Remembering 1983 in the Bronx: Jim Buckley Interviews Brian Byrne and Jim Mitchell
As part of UNHP’s 40th-anniversary celebrations, we have begun interviewing some of the people involved in our history and work. Our own story has its roots in the long history of community organizing within the Bronx. Recently, Brian Byrne - a former Northwest Bronx Community and Clergy Coalition staff person, retired Fordham University Vice-President and former UNHP Board member - and Jim Mitchell - the first executive director of both the Northwest Bronx Community and Clergy Coalition and BUILD, a non-profit Bronx housing corporation - met with me ( Jim Buckley, UNHP Executive Director) to discuss the origins of University Neighborhood Housing Program. Both Brian and Jim participated in the original formation of UNHP in 1983.
The Bronx in the ’70s was severely impacted by the City’s budget difficulties, redlining by banks and insurance companies, and deteriorating building conditions that led to the abandonment of hundreds of buildings with thousands of apartments - especially in the area south of Fordham Road. People around the Bronx came together in the early 1970s to organize and turn things around.

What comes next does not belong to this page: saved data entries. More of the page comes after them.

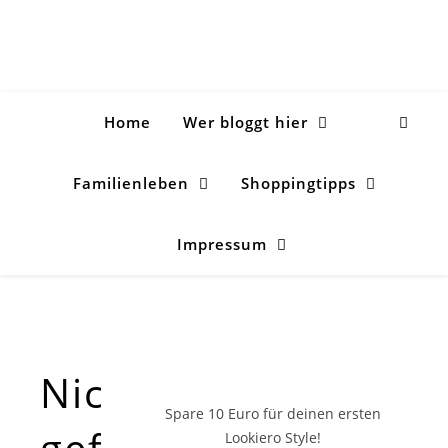
Home
Wer bloggt hier
Familienleben
Shoppingtipps
Impressum
Nichts
Spare 10 Euro
für deinen ersten
gefunden!
Lookiero Style!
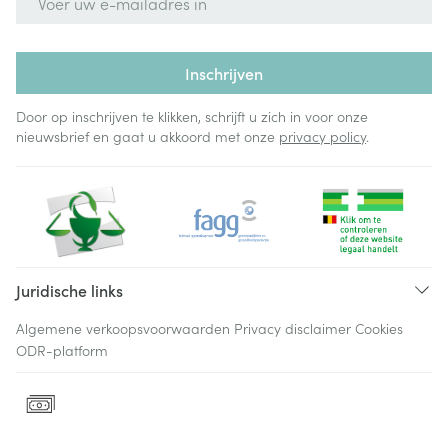
Inschrijven
Door op inschrijven te klikken, schrijft u zich in voor onze
nieuwsbrief en gaat u akkoord met onze
privacy policy
.
Juridische links
Algemene verkoopsvoorwaarden
Privacy disclaimer
Cookies
ODR-platform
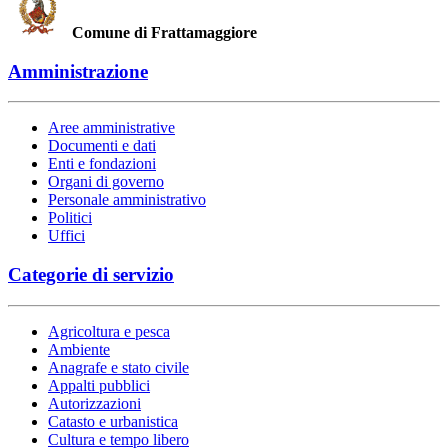
Comune di Frattamaggiore
Amministrazione
Aree amministrative
Documenti e dati
Enti e fondazioni
Organi di governo
Personale amministrativo
Politici
Uffici
Categorie di servizio
Agricoltura e pesca
Ambiente
Anagrafe e stato civile
Appalti pubblici
Autorizzazioni
Catasto e urbanistica
Cultura e tempo libero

In the Northwest Bronx, a lot of this early work started with individuals who were studying and working at Fordham University.

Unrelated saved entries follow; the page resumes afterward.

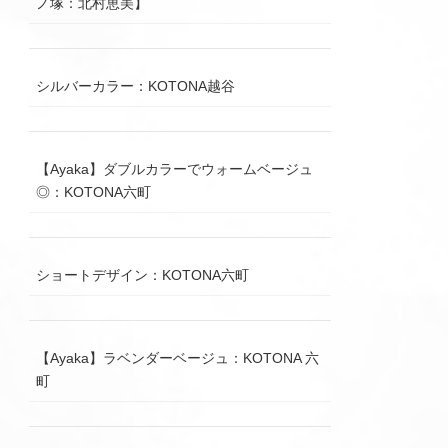
ノ塚：北村恵美】
シルバーカラー：KOTONA越谷
【Ayaka】ダブルカラーでウォームベージュ
◎：KOTONA六町
ショートデザイン：KOTONA六町
【Ayaka】ラベンダーベージュ：KOTONA 六
町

Brian and Jim arrived separately in the Bronx in the early ’70s. They both contributed to the work that led to the creation of the Northwest Bronx Community and Clergy Coalition and then started working for the Coalition in 1974. In 1981, Brian went to work for Fordham University, and in 1982, Jim became the director of a newly formed community housing organization called BUILD.

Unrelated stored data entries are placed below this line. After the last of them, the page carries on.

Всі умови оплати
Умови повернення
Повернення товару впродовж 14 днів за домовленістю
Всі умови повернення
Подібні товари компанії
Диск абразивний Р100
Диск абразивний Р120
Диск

Brian Byrne first arrived at Fordham to get his doctorate in philosophy. There he met a Jesuit scholar, Paul Brant, who had been working in the Morris Heights section of the Bronx to address the growing needs of the Bronx through community organizing. Brian said, “Paul recruited me to help build an organization using the NW Bronx Catholic Clergy Conference (a group of 16 parish pastors in the NW quadrant of the Bronx) as a base.” Meanwhile, at Fordham, Brian started working to assist in the creation of an internship program for students in the community and “put together a seminar for Fordham students …and we ran a whole series of special seminars on a number of issues including Medicaid mills and connecting students with organizers and community leaders in the Bronx. That’s how I started working with the Coalition.”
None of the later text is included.